Dalai Lama loses hope of agreement with China: aide

October 26th, 2008 - 9:17 pm ICT by IANS  

Dharamsala, Oct 26 (IANS) Tibetan spiritual leader the Dalai Lama has “lost hope of reaching an agreement with the present Chinese leadership over allowing more autonomy for the Buddhist region in Tibet” as there is no response from across the border regarding the next round of negotiations, an aide said here Sunday.”He (the Dalai Lama) has lost hope of reaching an agreement with the present Chinese leadership over allowing more autonomy for the Buddhist region in Tibet,” Tenzin Taklha, joint secretary at Dalai Lama’s office, told IANS.

“The present situation over the autonomy issue indicates that the Chinese are not keen to address the issues realistically,” he added.

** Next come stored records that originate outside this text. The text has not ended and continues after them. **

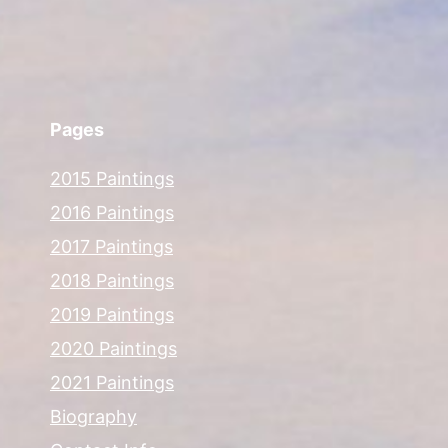
Pages
2015 Paintings
2016 Paintings
2017 Paintings
2018 Paintings
2019 Paintings
2020 Paintings
2021 Paintings
Biography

The parleys between the Dalai Lama’s envoys and the Chinese leadership, which resumed in Sep 2002, have been aimed at allowing more autonomy in Tibet but so far no major breakthrough has been achieved.

The Nobel Peace laureate has called for a special session of Tibetan exiles next month to discuss the future of the Tibetan movement.

Taklha said: “There is a lack of positive response from China regarding the visit of the envoys for the eighth round of negotiations. But we are still hopeful of getting green light from the Chinese.”

He denied media reports that the 73-year-old Dalai Lama was going into retirement.

“It’s wrong to say that the spiritual guru is going into retirement,” he said.

“Karma Cheophel (the speaker for the Tibetan government-in-exile) was wrongly quoted by a section of media that the Dalai Lama had hinted that ‘he is now on full retirement’,” Taklha said.

The Dalai Lama gave his first public address Saturday in this north Indian hill town since undergoing gallstone surgery in Delhi.

The eighth round of negotiations is important as during the last meeting in July the Chinese were preoccupied with the Beijing Olympics.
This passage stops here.